Locke 4

Locke: essences, primary and secondary qualities

Nominal essences

General ideas are nominal essences. A general idea is (also) a sort.

"That then which general words signify is a sort of things; and each of them does that, by being a sign of an abstract idea in the mind; to which idea, as things existing are found to agree, so they come to be ranked under that name, or, which is all one, be of that sort. Whereby it is evident that the essences of the sorts ... are nothing else but these abstract ideas ... From whence it is easy to observe, that the essences of the sorts of things, and, consequently, the sorting of things, is the workmanship of the understanding that abstracts and makes those general ideas." Locke, An Essay concerning Human Understanding, Bk III, Ch. III, Section 12.

Locke: Creating sorts is therefore done by the understanding. Can the understanding set up whatever sorts it chooses?

Real essences

Reprise: two senses of substance:

1. The 'thingness' of a thing: the idea you add to a a collection of ideas of sense in order to make the ida of an object.

2. The ghostly subtratum to a thing in which all a particular thing's qualities 'inhere'. (He is probably criticising this as a confused notion of substance, not subscribing to it.)

A third idea: there is something material - not a ghostly substratum - which gives rise to the qualities we perceive it to have.

'[T]he real internal, but generally (in substances) unknown constitution of things, whereon their discoverable qualities depend, may be called their [real] essence ... and in this sense we speak of the essence of particular things.' Essay, BkIII, Ch. III, Section 15.

He thinks of this constitution as the thing's corpuscular composition.

The rational person looks 'on all natural things to have a real, but unknown, constitution of their insensible parts; from which flow those sensible qualities which serve us to distinguish them one from another, according as we have occasion to rank them into sorts, under common denominations.' Essay,, KB III, Ch. III, Section 17.

The category we allocate a thing to is its 'nominal essence'. Its corpuscular constitution is its 'real essence'. Locke thinks we cannot gain any knowledge, properly so called, of the corpuscular constitution of things.

Can we build a coherent picture out of Locke's criticism of the 2nd notion of substance and this new thought that things have corpuscularian constitutions? Maybe:

Locke thinks sets of ideas of sense often go together. He thinks this suggests that out there in the physical world sets of qualities go together - a given collection of qualities occurring again and again, mayber with minor variations. And he thinks it safe to infer that this is because one and the same pattern of corpuscles occurs again and again. The corpuscles are too small to be seen and we can't find out anything for sure about them. But he doesn't rule out our forming reasonably well-founded beliefs about them.

'Material substance'

'[I]f anyone will examine himself concerning his notion of pure substance in general, he will find he has no other idea of it at all, but only a supposition of he knows not what support of such qualities which are capable of producing simple ideas in us ...' Essay, Bk II, Ch.
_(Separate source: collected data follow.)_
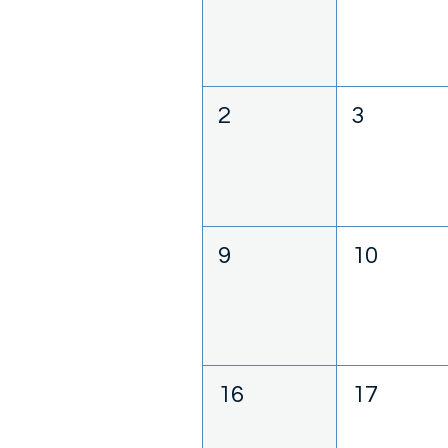
2
3
9
10
16
17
XXIII, Section 2.

This has been interpreted as Locke invoking the idea of 'matter', as an undifferentiated substratum, quality-less in itself, but the base in which any quality may inhere.

Primary and secondary qualities

"Qualities thus considered in bodies are: First, such as are utterly inseparable from the body ...[namely] solidity, extension, figure, and mobility ... Secondly, such qualities which in truth are nothing in the objects themselves but powers to produce various sensations in us by their primary qualities, ie by their bulk, figure, texture, and motion of their insensible parts, as colours, sounds, tastes, etc. These I call secondary qualities." Essay,, Bk II, Ch. VIII, Section 9.

A quality is a power. It is the power a thing has to give rise to an idea in our mind. There are two sorts of qualities: primary and secondary.

A primary quality gives rise to an idea which resembles it. Secondary qualities give rise to ideas, but the ideas are not 'like' the qualities that give rise to them.

Locke speaks of the 'figure, size, texture, and motion of the minute constituent parts' of bodies as their primary qualities (Essay, Bk IV, Ch. III, Section 25.) lists them elsewhere as: "solidity, extension, figure, and mobility." (Essay, Bk II, Ch. VIII, Section 9.)

Another formulation: primary qualities are really in the bodies that have them, whereas secondary qualities are not.